The upper wing and heads of the four birds are the same, but there is variation of design forming two pairs of avian images. On one the body core is red and the lower wing forward thrusting. The other pair of birds has a black body core and downward-pointing lower wings. Cutting through the core of each bird is a stepped thunder image, though this is depicted with two variations. Associated with all four birds are dragonfly symbols. The flight path of the birds is speckled with black paint.
As always it may be misleading to read interpretations into design, but the black speckling is a Sikyatki technique that is frequently said to indicate rain. Dragonflies are also identified with water. The feathers of birds carry those prayers upwards. As with much Hopi iconography, the design seems to be related to the hope for rain.
Pot 2010-24 is directly copied from a Sikyatki polychrome jar in the Keam collection of the Peabody Museum, Harvard whose image is reproduced in Wade (1980b:26), a photograph, and Patterson (1994:50, 141, 155, 230), drawings. Both Alexander Stephen in his 1884/1894 catalog of the collection and Ed Wade in his 1980 catalog of the collection offer extensive discussion of the Sikyatki pot that was the model for 2010-24:
Stephen: “The subject, repeated four times, is the mythic Um-tok-ina, the Thunderer: It is depicted with the head of the serpent genius Baholikonga [whose] body is a rain cloud with lightening darting through it, which discloses the origin of the angular cloud symbol so universally depicted upon all classes of their pottery. The tail is that of the eagle; the wings carry the storm clouds and attached to the lower wing are the clouds conveying the rain. The singular horn shaped object upon which the hail annulets are incised, passing behind the neck and curving over the head, is the source of thunder….(T)his singular mythic animal….has never been seen, but is known to be the active element of the thunder storm….(I)t is painted upon an alter when the men invoke …aid.., which is only in time of long continued drought. The little objects painted upon the vase below the birds are Batolatci (dragon flies)….(D)ragon flies have always been held in great veneration by the Mokis (Hopi) and their ancestors, as they have often been sent by Omau to reopen springs (of water) which Mu-ing-wa had destroyed, and to confer other blessings upon the people (Wade, 1980b:26).” (Wade quotes from Patterson, 1994:49.)
Wade adds: “The encircling decorative band of toothed birds (or ‘Thunderers’), surrounded by darting dragonflies suggests ceremonial kiva wall murals. Unquestionably certain Sikyatki vessels served as the early historic equivalent of prehistoric kiva jars, and Stephen’s interpretation of these unique designs reinforces the possibility that this vessel may have possessed ritual significance (Wade, 1980b:26)”

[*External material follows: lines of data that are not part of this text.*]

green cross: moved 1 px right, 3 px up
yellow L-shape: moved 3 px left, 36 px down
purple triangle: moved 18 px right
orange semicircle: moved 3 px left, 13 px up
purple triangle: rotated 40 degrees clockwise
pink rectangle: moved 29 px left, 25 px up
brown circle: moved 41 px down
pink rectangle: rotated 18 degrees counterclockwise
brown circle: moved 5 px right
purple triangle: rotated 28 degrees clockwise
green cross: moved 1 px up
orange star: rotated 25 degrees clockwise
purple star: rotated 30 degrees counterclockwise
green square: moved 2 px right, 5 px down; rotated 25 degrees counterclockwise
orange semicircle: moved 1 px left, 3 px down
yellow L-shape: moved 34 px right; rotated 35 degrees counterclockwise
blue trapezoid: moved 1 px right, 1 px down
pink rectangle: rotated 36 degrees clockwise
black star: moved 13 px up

Stephen repeats a Hopi teaching story about how dragonflies (batolatci) helped to magically grow corm for the Hopi when they were starving during the migrations before they reached the Hopi mesas (Patterson, 1994:50-51).
This pot is one of a group of pots that were part of a 2,400 item Southwest pueblo pottery collection that was assembled by Rutt Bridges of Denver, CO over a period of about 14 years. His sister, Kathleen Hoff, is helping her brother sell the collection. In 2009 Kat sent me two CDs with information about Hopi pots in the collection. During 2010, over a period of months Kay sent me additional photographs of about 200 Hopi and Hopi/Tewa pots from the collection.